Aim of the task:
Only the lines from the one containing "Büroorganisation" through the last line of the data below belong in your answer, copied exactly and without pictures.

Records for the task:
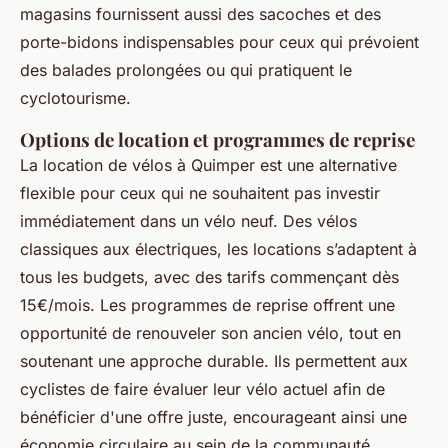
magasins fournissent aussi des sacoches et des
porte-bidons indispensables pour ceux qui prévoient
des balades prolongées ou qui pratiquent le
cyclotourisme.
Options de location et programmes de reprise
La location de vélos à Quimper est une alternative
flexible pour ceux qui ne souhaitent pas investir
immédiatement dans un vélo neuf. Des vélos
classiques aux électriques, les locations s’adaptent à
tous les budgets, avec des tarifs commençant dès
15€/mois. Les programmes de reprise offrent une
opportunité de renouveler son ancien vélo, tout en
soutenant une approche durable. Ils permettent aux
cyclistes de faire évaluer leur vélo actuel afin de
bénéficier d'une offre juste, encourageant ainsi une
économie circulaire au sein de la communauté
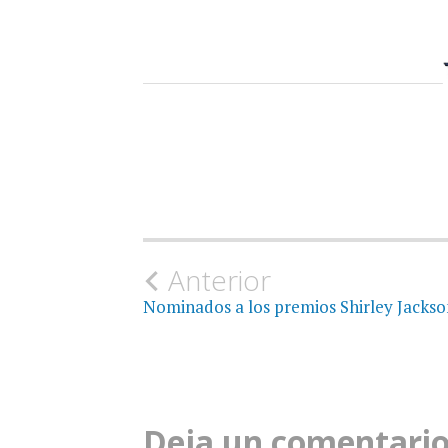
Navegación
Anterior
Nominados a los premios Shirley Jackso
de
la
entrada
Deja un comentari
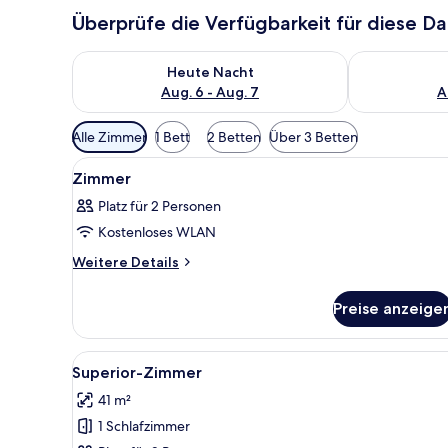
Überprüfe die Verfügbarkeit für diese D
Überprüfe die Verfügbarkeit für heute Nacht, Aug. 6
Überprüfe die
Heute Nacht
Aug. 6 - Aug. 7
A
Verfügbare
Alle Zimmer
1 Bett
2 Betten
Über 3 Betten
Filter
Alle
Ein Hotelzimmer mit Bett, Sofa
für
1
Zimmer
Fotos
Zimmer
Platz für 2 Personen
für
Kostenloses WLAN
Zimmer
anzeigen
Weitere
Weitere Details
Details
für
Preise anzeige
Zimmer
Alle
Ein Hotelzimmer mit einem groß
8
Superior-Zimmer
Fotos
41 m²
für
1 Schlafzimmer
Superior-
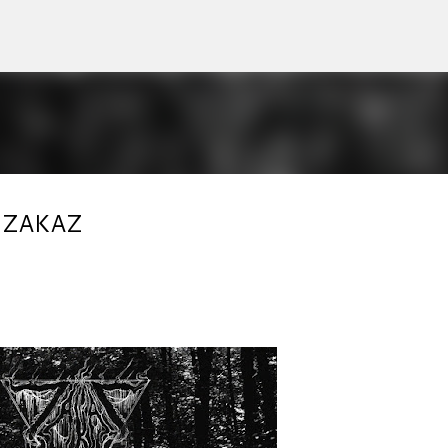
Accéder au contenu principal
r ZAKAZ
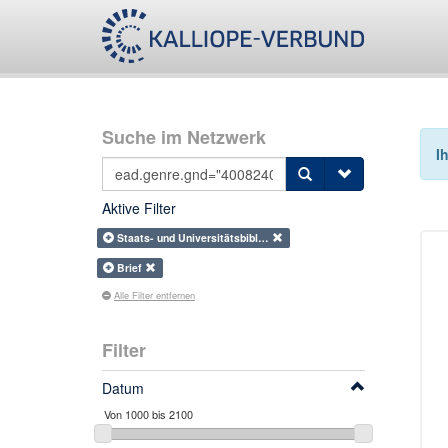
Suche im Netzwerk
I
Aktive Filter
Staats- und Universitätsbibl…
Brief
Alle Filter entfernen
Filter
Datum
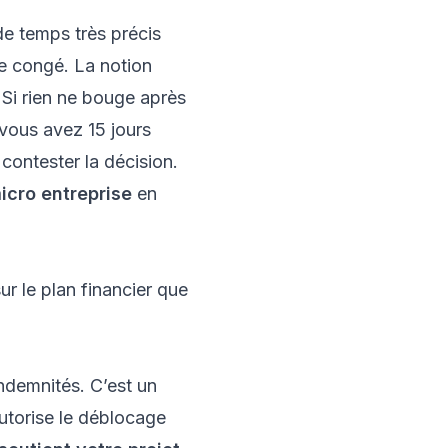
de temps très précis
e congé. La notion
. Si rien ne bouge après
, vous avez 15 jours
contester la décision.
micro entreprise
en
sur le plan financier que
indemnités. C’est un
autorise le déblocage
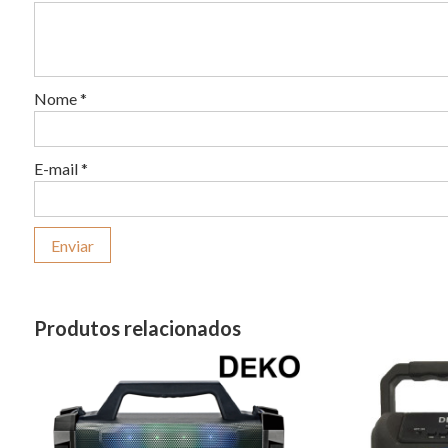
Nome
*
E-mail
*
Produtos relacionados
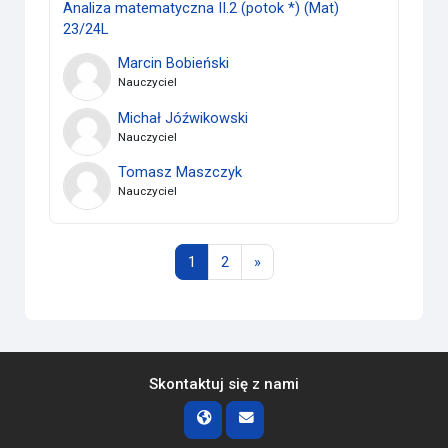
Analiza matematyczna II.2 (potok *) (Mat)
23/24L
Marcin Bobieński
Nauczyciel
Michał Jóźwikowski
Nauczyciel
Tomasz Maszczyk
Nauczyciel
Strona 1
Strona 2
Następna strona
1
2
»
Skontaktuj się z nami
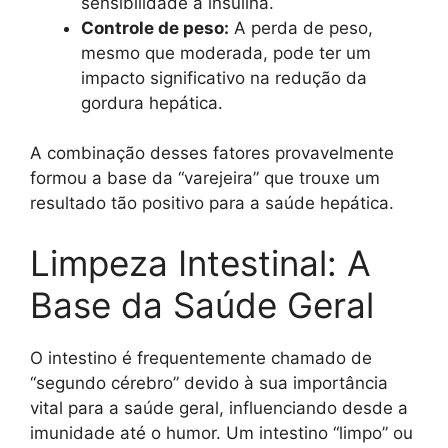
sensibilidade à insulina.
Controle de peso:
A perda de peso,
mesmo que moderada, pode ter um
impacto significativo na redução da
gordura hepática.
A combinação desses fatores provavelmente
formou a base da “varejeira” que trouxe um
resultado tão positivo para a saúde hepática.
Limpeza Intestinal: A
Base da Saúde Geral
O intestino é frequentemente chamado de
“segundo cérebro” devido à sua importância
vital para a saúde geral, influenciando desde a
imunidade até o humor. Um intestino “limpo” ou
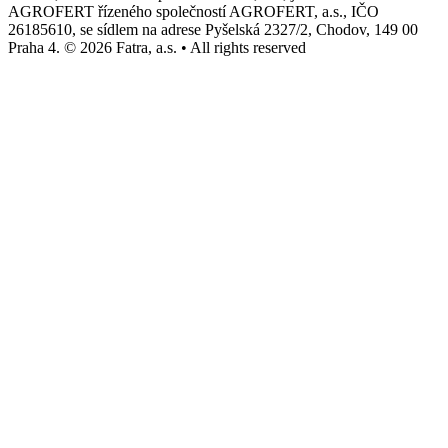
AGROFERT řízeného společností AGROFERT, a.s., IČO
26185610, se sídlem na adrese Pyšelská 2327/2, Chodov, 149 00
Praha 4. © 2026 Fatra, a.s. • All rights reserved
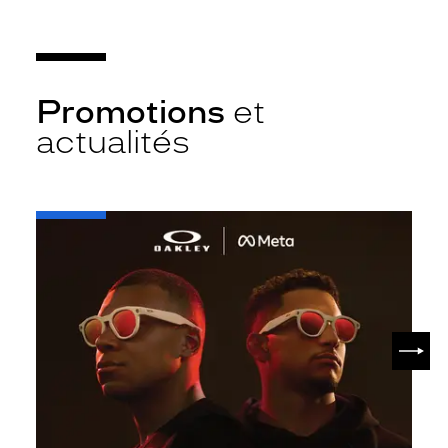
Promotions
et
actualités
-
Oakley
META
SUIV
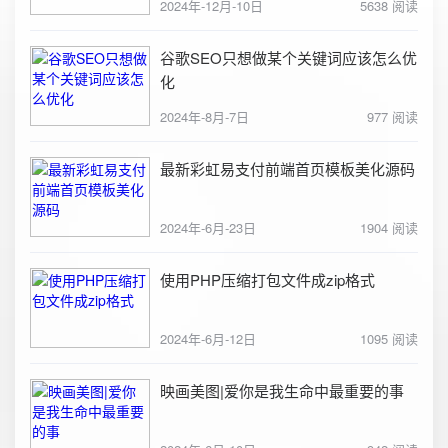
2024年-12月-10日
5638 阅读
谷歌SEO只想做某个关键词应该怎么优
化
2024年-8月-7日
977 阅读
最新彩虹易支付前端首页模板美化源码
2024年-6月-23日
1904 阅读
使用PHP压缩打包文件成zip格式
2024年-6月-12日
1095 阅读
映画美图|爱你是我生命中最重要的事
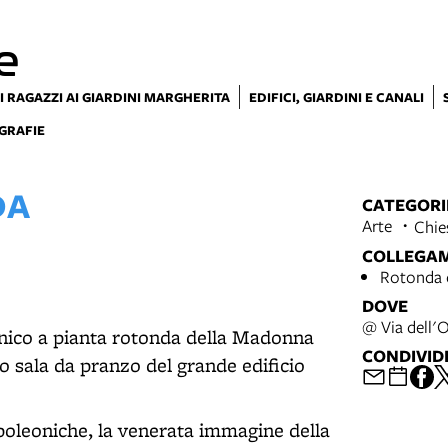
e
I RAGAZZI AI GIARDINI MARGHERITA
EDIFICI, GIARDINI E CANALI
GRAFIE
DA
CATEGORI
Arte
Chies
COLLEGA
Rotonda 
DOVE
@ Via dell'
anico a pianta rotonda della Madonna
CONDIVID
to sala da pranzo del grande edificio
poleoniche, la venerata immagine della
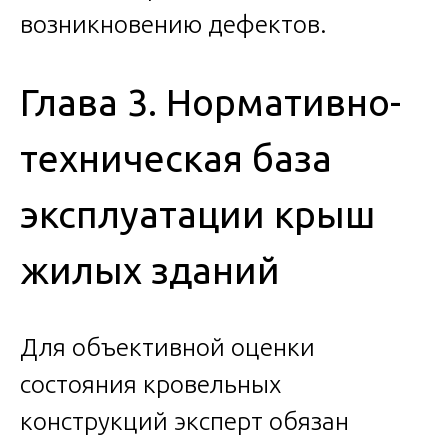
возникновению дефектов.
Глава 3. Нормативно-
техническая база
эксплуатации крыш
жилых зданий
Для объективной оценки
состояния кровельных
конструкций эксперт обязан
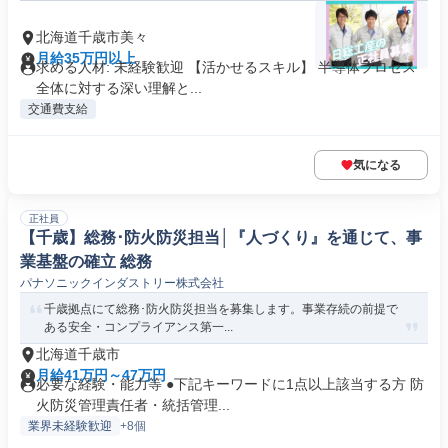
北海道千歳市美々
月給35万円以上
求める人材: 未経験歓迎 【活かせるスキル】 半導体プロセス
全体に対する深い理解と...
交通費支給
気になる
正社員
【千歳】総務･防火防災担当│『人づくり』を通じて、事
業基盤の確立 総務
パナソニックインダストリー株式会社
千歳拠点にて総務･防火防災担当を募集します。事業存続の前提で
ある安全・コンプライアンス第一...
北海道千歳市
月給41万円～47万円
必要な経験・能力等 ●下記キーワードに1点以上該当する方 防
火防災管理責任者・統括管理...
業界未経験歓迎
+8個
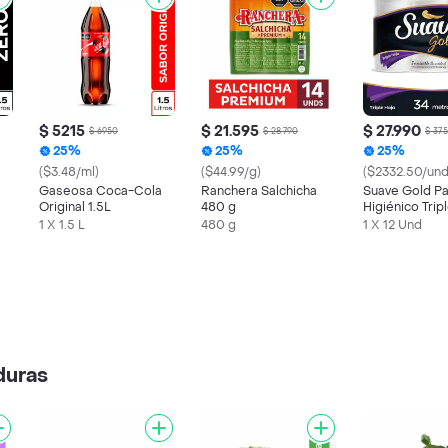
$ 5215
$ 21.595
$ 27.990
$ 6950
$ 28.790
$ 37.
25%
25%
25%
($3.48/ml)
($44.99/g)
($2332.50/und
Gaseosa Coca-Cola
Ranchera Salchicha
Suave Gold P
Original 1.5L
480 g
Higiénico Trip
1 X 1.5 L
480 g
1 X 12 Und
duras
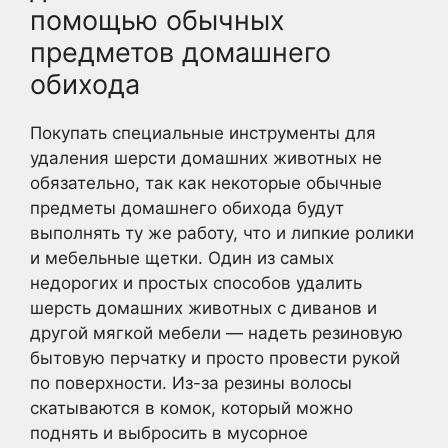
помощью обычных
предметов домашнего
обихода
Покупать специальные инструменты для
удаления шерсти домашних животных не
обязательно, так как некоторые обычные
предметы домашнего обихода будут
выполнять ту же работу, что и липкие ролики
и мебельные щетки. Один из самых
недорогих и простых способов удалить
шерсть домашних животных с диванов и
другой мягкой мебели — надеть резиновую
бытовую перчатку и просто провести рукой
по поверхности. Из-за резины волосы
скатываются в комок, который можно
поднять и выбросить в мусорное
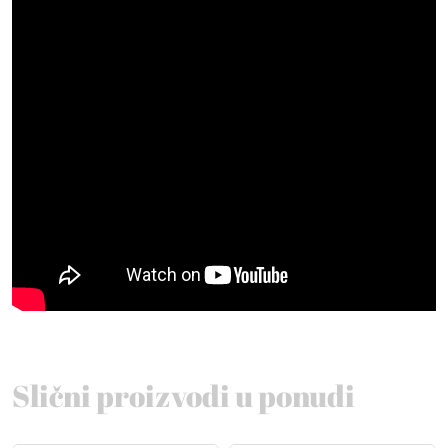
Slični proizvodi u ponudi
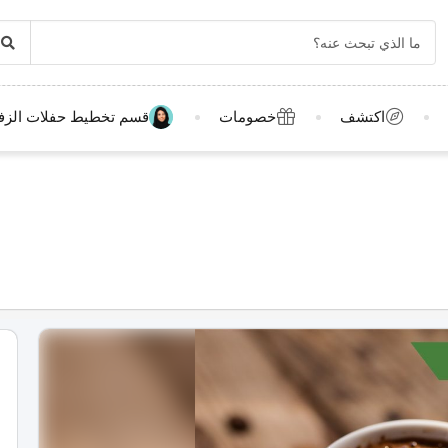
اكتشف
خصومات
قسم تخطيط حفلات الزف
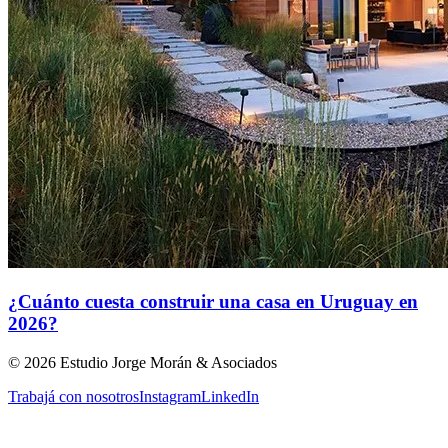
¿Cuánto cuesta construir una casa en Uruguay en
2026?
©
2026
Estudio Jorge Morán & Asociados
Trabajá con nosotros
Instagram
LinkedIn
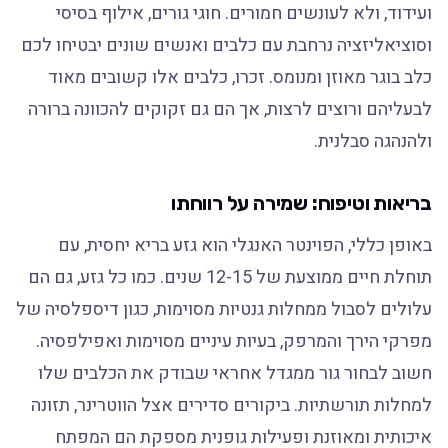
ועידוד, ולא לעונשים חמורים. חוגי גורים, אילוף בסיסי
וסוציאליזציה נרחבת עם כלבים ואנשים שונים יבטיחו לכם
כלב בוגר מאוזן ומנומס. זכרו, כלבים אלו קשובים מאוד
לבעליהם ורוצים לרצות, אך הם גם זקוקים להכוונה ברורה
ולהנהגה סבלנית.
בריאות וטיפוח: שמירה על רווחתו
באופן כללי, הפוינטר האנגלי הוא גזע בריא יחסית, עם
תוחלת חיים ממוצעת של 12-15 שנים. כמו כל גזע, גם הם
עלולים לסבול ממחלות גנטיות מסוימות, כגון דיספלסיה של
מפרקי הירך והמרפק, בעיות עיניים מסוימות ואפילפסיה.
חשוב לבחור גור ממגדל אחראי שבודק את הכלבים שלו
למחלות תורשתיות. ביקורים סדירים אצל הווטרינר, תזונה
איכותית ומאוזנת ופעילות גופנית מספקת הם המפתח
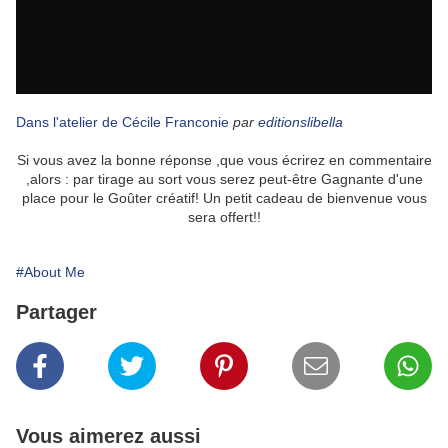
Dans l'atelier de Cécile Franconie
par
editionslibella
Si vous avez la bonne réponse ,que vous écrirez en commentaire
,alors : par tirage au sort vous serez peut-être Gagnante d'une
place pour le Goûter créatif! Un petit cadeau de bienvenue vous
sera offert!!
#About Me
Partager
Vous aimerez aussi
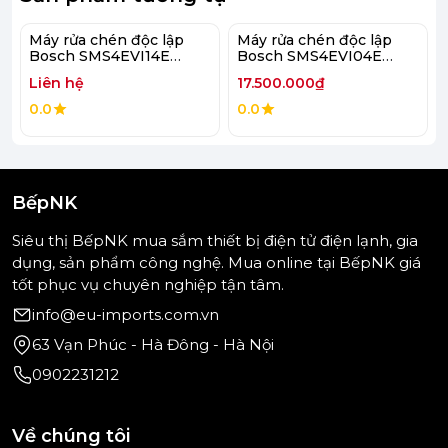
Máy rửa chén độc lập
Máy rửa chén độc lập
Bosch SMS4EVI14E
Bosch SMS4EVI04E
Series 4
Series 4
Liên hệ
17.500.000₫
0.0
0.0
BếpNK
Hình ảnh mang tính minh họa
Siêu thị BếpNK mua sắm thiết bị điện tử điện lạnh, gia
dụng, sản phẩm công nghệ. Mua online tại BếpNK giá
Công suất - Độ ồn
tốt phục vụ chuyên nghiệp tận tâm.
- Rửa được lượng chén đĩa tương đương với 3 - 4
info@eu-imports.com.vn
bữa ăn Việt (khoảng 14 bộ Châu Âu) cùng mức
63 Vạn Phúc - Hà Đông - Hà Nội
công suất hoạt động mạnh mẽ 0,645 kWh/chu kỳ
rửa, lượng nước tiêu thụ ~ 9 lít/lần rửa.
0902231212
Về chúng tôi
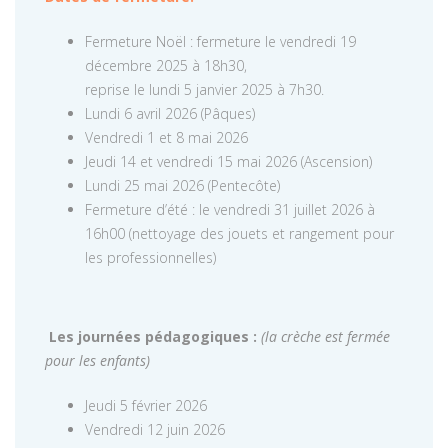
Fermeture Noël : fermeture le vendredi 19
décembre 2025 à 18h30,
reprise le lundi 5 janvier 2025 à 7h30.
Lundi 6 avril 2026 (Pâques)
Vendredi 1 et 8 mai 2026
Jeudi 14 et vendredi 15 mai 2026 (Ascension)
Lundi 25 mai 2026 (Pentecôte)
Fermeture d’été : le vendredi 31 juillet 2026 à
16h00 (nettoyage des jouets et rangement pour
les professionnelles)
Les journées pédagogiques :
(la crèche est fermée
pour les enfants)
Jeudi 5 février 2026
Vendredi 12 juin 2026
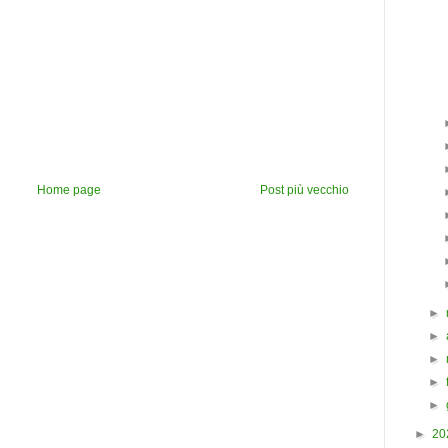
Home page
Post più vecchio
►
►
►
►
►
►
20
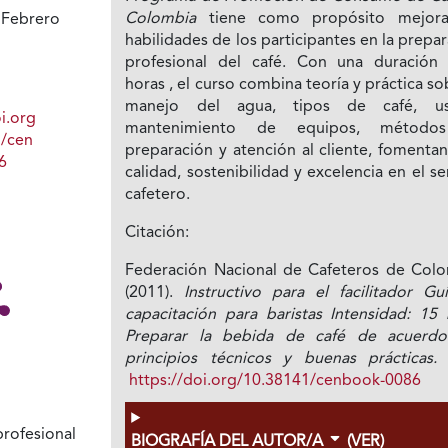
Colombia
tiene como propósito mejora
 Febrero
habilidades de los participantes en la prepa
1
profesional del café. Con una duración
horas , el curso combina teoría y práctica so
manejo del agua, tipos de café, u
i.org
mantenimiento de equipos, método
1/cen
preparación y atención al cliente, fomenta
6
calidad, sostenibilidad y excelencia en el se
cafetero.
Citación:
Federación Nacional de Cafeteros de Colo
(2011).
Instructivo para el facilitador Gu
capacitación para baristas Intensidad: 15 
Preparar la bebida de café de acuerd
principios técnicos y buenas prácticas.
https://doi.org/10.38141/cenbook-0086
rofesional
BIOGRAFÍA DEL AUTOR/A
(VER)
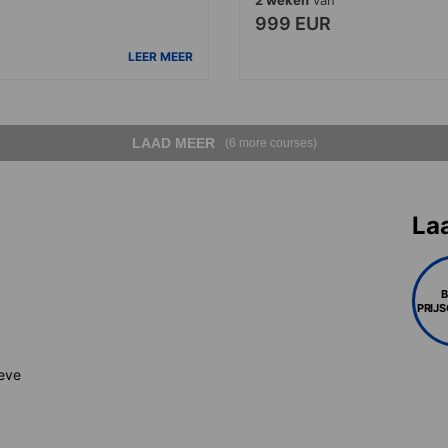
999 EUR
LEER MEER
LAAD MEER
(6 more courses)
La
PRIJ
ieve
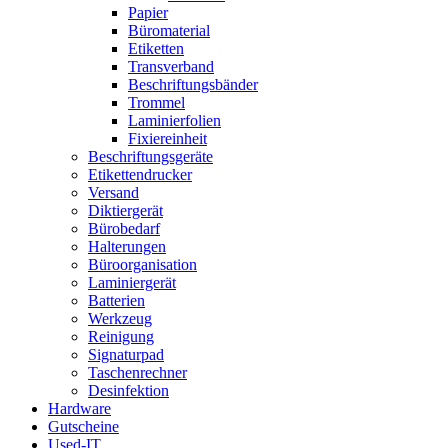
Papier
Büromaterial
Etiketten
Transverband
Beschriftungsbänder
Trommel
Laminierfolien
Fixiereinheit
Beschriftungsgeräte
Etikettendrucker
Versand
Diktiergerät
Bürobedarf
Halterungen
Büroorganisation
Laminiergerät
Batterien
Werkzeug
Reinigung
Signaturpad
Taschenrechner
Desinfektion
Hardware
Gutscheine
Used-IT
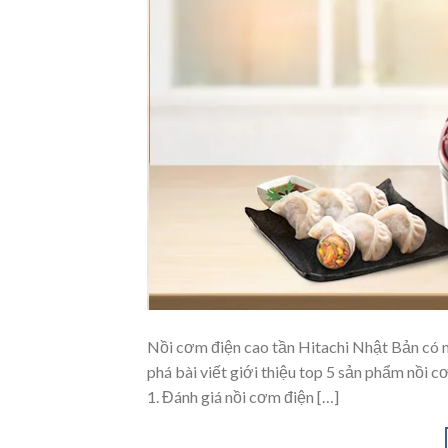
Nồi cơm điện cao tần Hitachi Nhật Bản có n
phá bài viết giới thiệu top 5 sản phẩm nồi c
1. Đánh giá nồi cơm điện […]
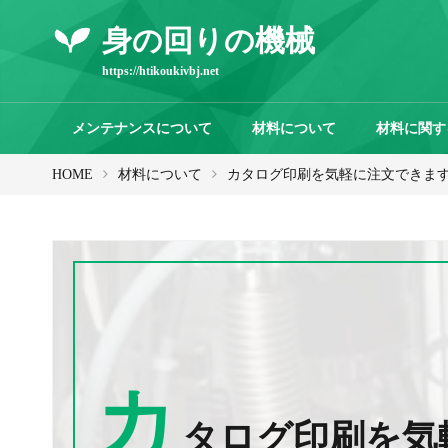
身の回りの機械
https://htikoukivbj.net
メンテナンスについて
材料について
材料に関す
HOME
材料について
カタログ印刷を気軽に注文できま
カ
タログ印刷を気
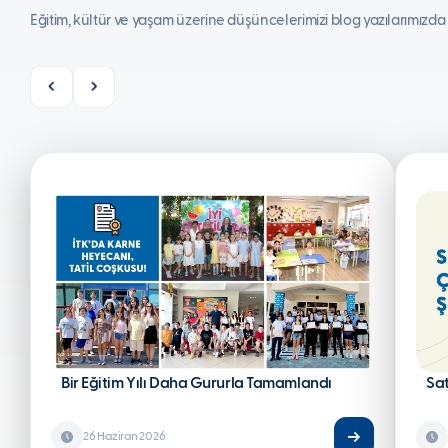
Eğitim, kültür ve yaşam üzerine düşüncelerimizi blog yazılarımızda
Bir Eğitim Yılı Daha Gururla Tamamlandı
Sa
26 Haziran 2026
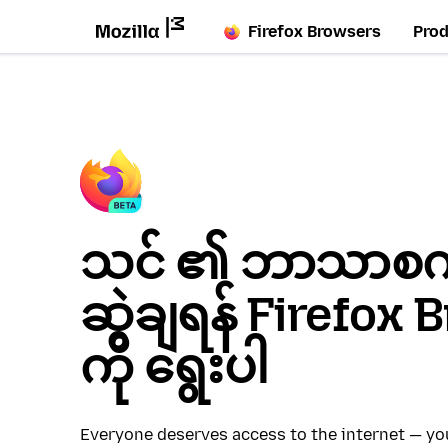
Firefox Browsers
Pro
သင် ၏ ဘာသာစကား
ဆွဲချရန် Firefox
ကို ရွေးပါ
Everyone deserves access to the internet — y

Solution for this task:
Büroorganisation
Laminiergerät
Batterien
Werkzeug
Reinigung
Signaturpad
Taschenrechner
Desinfektion
Hardware
Gutscheine
Used-IT
Nồi cơm điện cao tần Hitachi Nhật Bản có n
phá bài viết giới thiệu top 5 sản phẩm nồi c
1. Đánh giá nồi cơm điện […]
身の回りの機械
https://htikoukivbj.net
メンテナンスについて
材料について
材料に関す
HOME
材料について
カタログ印刷を気軽に注文できま
カ
タログ印刷を気
Eğitim, kültür ve yaşam üzerine düşüncelerimizi blog yazılarımızda
Bir Eğitim Yılı Daha Gururla Tamamlandı
Sa
26 Haziran 2026
Firefox Browsers
Pro
သင် ၏ ဘာသာစကား
ဆွဲချရန် Firefox
ကို ရွေးပါ
Everyone deserves access to the internet — y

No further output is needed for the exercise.